Bene! Torniamo ad oggi, a questo Halloween, così di moda, così glamour e allo stesso tempo popolare, più commerciale che pagano, più americano di un Happy XMas, che mescola vampiri, streghe, zombie e zucche illuminate, Celti, Irlanda, Yankee e McDonald’s. Un altro disastro della globalizzazione mondialista.
Eppure, nonostante tutto…vediamo i lati positivi: intanto che la notte tra il 31 ottobre e il primo novembre sia una notte speciale, questo sì, resta. E non è poco. Come pure resta l’aspettativa che in questa notte succeda qualcosa di magico. Quantomeno, ne resta la sensazione e anche una certa narrazione.
Ma cosa succede davvero? Beh, intanto inizia a far freddo, cambia la stagione. E come in tutti i momenti di passaggio le cose sono confuse, i mondi e le dimensioni si mescolano, quelli di sopra con quelli di sotto, ammesso che esistano un sotto e un sopra. D’altronde qualcuno pensa davvero che la realtà sia una sola? Non ci credono più neanche i fisici…

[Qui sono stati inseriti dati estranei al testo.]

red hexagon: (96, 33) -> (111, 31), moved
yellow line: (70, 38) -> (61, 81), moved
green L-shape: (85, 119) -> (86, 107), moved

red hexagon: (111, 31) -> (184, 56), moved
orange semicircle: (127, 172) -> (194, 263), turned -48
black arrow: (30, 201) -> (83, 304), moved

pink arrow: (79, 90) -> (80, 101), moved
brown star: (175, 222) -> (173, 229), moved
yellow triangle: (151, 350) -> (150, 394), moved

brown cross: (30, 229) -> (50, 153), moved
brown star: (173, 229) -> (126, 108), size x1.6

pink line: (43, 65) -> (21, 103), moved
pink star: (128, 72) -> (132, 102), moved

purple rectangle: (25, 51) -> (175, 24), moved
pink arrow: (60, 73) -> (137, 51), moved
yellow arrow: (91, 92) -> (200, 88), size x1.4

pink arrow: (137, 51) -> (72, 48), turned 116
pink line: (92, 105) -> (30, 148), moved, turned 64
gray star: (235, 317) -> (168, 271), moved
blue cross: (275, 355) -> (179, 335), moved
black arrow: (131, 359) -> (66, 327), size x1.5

Veniamo alla questione più scottante: il mondo di sotto che emerge nella notte di Ognissanti, ha a che fare con la morte, vero e proprio tabù dei nostri tempi finanziari, globalizzati e commerciali. Tanto che la mascheriamo in tutti i modi, al contrario dei nostri nonni d’Appennino per i quali il morto andava vegliato in casa, guardandolo in faccia, davanti ai nipotini, ai figli, alla vedova, in un ultimo grande banchetto, in un rito collettivo, che in definitiva rappresentava una vittoria della vita, non tanto del singolo individuo, quanto della comunità, della stirpe, più forte della morte, se unita.
I banchetti per i defunti e i riti in loro suffragio continuavano poi ben oltre la loro morte, senza alcuna paura.

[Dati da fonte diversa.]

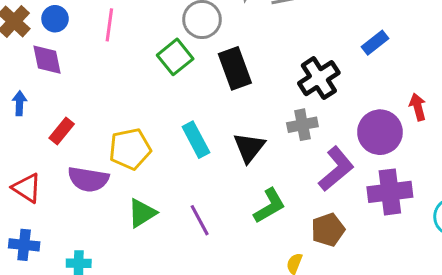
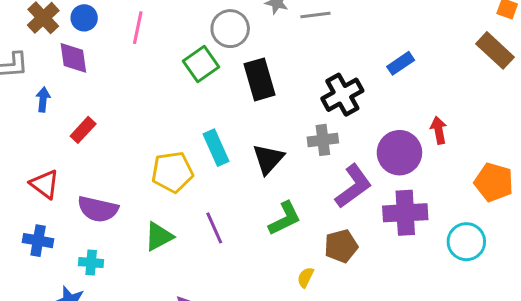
yellow pentagon: (130, 149) -> (172, 172), moved
purple semicircle: (88, 179) -> (98, 209), moved
green triangle: (142, 213) -> (159, 236), moved

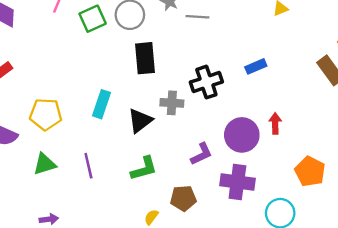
green square: (201, 64) -> (93, 19), moved
gray cross: (323, 140) -> (172, 103), moved
cyan rectangle: (216, 148) -> (102, 104), turned 32
yellow pentagon: (172, 172) -> (46, 114), moved
purple L-shape: (353, 186) -> (202, 154), size x0.7

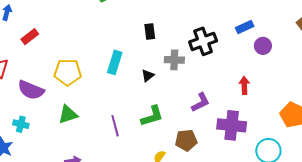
black rectangle: (145, 58) -> (150, 32), moved, size x0.6
black triangle: (140, 121) -> (148, 76), size x0.6
red arrow: (275, 123) -> (244, 85), moved
purple circle: (242, 135) -> (263, 46), moved, size x0.6
purple line: (88, 166) -> (115, 126), moved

In Valnerina, ad esempio – come ci spiega sapientemente Mario Polia nella sua opera monumentale Tra Cielo e Terra – nella notte di Ognissanti (la festa dei defunti che hanno raggiunto il Cielo, al contrario di quella del 2 novembre dedicata alle anime purganti), le famiglie della zona di Cascia, prima di andare a dormire lasciavano la tavola apparecchiata con il cibo per i propri defunti.
E per tutto il periodo dei morti nei borghi dell’Appennino umbro i gruppi familiari facevano le veglie, scambiandosi le visite. Prima una famiglia andava a casa di un’altra per pregare pensando ai defunti di quella casa, poi la visita veniva ricambiata.

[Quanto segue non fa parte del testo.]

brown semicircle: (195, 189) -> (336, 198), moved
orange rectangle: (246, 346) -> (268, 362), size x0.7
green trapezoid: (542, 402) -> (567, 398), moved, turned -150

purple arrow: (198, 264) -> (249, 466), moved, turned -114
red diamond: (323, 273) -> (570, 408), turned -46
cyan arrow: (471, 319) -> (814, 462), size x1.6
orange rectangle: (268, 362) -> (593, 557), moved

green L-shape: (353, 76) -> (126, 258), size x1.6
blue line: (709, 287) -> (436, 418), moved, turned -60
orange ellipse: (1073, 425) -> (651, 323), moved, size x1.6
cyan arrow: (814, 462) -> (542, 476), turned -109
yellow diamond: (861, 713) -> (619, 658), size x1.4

La pratica del rosario dei morti recitato di casa in casa è uno degli esempi del potere di socializzazione del sacro nella società tradizionale contadina, scrive Mario Polia.
E poi c’erano le visite dei poveri, che approfittavano della festa di Ognissanti per rendere utili le loro preghiere. Bussavano alle case dei paesi di Scheggino, di Monte san Vito, di Vallo di Nera, di Cascia, di Norcia e – cercando di non farsi riconoscere – chiedevano il pane de li poretti, lo mettevano in una sacca e, in cambio, recitavano una preghiera insieme al padrone di casa, che li accoglieva con benevolenza, per antica tradizione.
Quindi? Beh, se in questa notte di Ognissanti vi verranno a suonare il campanello orde di bambini, adolescenti, o giovanotti travestiti da mostri, potete sempre provare a spiazzarli. Fategli voi lo scherzetto e, come i vostri bisnonni, in cambio dei dolcetti che vi chiedono, proponete di recitare insieme una preghierina, oppure di rivolgere un semplice pensiero (se siete laici) per i loro e i vostri cari che non ci sono più.
Magari si spaventano e scappano.
Oppure no. E si ricorderanno per sempre quel dolcetto che gli avrete dato in cambio di un gioco che scava un po’ più in profondità e che scende giù dritto da quell’Appennino sempre più vuoto di abitanti, ma ancora pieno di senso.